This week I returned to Lexington, Virginia to celebrate with my Virginia Military Institute (VMI) classmates—Brother Rats we call ourselves—the 55th anniversary of our matriculation as cadets.  On 21st of August 1969 we found ourselves immersed in a spartan lifestyle. It would bring us together in a lifelong bond.

Four years later, we would graduate.  Many of us took our places in the Army, Air Force, and Marine Corps as second lieutenants. A few even managed to secure a commission in the US Navy by electing to attend Naval Officers Candidate School after graduation.  A number of us would make a career of the military while others excelled in both public and private endeavors.  Indeed, there were members of our class who after a few years of military service decided to strike out on their own in the business world. 

Our class produced doctors, lawyers, engineers, businessmen, entrepreneurs, bankers, financial advisors, teachers, clergymen, psychologists, police officers, judges, senior military officers, legislators, and even a few authors.  Taken together, that military college located on a plateau in the Shenandoah Valley of Virginia was where many successful young men would learn the skills to excel in life. 

I was honored to gather with them this week to recall and recount the nascent moments of our arrival at VMI.  It was an abrupt affair.  One day we were long-haired, wise guys, and high school grads.  The next day we were forged into discipline where lighthearted things were replaced by serious ones. 

No longer were we individuals.  No longer did any of us have station or special status.  Our cadre sergeants and officers could not care less what our religion was, our race, who our mommy and daddy were, where we attended high school, either public or private, or our economic class.  None of that was important.  We were now all the same.  True equality, not only before our God, but before our drill sergeants, many of whom we thought at the time had celestial power over our lives.  We were Rats.  Now Brother Rats. 

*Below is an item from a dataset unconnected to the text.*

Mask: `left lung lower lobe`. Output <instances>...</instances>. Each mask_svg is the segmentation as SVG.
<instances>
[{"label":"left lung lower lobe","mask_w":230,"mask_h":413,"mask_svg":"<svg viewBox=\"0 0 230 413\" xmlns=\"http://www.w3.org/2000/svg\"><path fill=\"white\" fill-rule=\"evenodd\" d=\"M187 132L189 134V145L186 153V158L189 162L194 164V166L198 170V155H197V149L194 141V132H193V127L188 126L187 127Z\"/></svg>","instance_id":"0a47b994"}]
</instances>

We endured the same rigors, stood in the same ranks, experienced the same stress and in the process were melded.  Forged might be a better way to put it.  And that tempering in the heat of discipline served us well then and later.  We all owe a great debt to VMI.  But not simply to its gothic structures.  Rather to those who were transformed by the Institute’s rigor, traditions, and uncompromising standards of integrity, academic excellence, and physical conditioning.  That included many of our professors who were also VMI graduates, but particularly the leaders in the Corps of Cadets who took their role seriously.  It was a transcendent one. 

Their charge, one that would fall to us after they graduated, was to continue to hand down to others the best VMI could offer the incoming Rat class.  And the result?  Whether you were contemplating a career in the service or elsewhere, one thing was inevitable.  When you graduated from VMI, you were ready for the challenges of life.  And as we all know, a life lived well has many challenges.

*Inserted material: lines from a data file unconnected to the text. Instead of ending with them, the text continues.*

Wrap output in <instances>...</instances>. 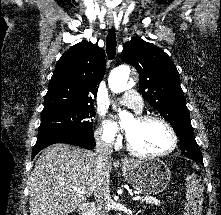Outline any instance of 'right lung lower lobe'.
<instances>
[{
    "instance_id": "98d812e1",
    "label": "right lung lower lobe",
    "mask_w": 221,
    "mask_h": 215,
    "mask_svg": "<svg viewBox=\"0 0 221 215\" xmlns=\"http://www.w3.org/2000/svg\"><path fill=\"white\" fill-rule=\"evenodd\" d=\"M55 143H68L85 149H92L96 145L92 130L76 133H61L46 137H38L32 152V159L39 151Z\"/></svg>"
}]
</instances>
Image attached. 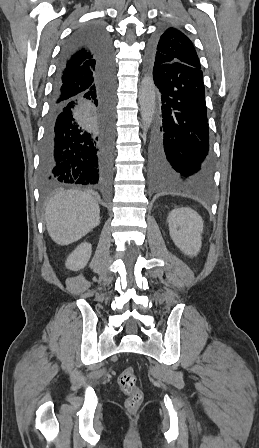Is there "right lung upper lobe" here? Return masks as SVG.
Masks as SVG:
<instances>
[{"label":"right lung upper lobe","instance_id":"cb5924a9","mask_svg":"<svg viewBox=\"0 0 259 448\" xmlns=\"http://www.w3.org/2000/svg\"><path fill=\"white\" fill-rule=\"evenodd\" d=\"M90 53L78 51L66 64L60 76L62 95L79 92L93 86L95 80V62Z\"/></svg>","mask_w":259,"mask_h":448}]
</instances>
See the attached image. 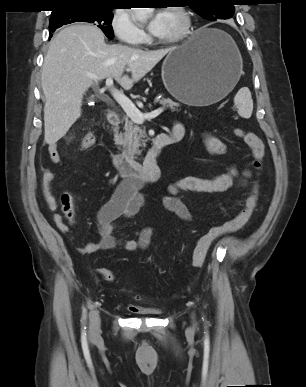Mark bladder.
Returning <instances> with one entry per match:
<instances>
[{"mask_svg": "<svg viewBox=\"0 0 306 387\" xmlns=\"http://www.w3.org/2000/svg\"><path fill=\"white\" fill-rule=\"evenodd\" d=\"M161 312V309L158 307H140L138 310H134L136 314L148 316H158Z\"/></svg>", "mask_w": 306, "mask_h": 387, "instance_id": "obj_1", "label": "bladder"}]
</instances>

I recall after becoming a VMI cadet that some would say, “Why did you go there and put up with all of the stress and abuse?”  Sometimes I wondered but never regretted it.  In life, it’s a challenge to do the hard things when lured to easy ones.  A smooth highway is more enticing than a rough alternative.  Indeed, entering the arena and doing battle with one’s fears and self-doubt and being willing to live in a challenging environment that summons the soul to take a path less taken is a young man’s first stride toward manhood.  That occurred for me on 21 August 1969.

In an address at the Sorbonne, Paris, on 23 April 1910, President Teddy Roosevelt said this.

“It is not the critic who counts; not the man who points out how the strong man stumbles, or where the doer of deeds could have done them better. The credit belongs to the man who is actually in the arena, whose face is marred by dust and sweat and blood; who strives valiantly; who at best knows in the end the triumph of high achievement, and who at worst, if he fails, at least fails while daring greatly.”

Roosevelt was not a VMI man.  But reading this, I wonder if he would not have been very much at home being one. That’s speculation on my part. But this is not in doubt.  The men I matriculated with on the parade ground at VMI on that hot and humid August day would enter the arena. They would be marred by dust and sweat.  They would strive valiantly. And they would triumph over their fears and doubts.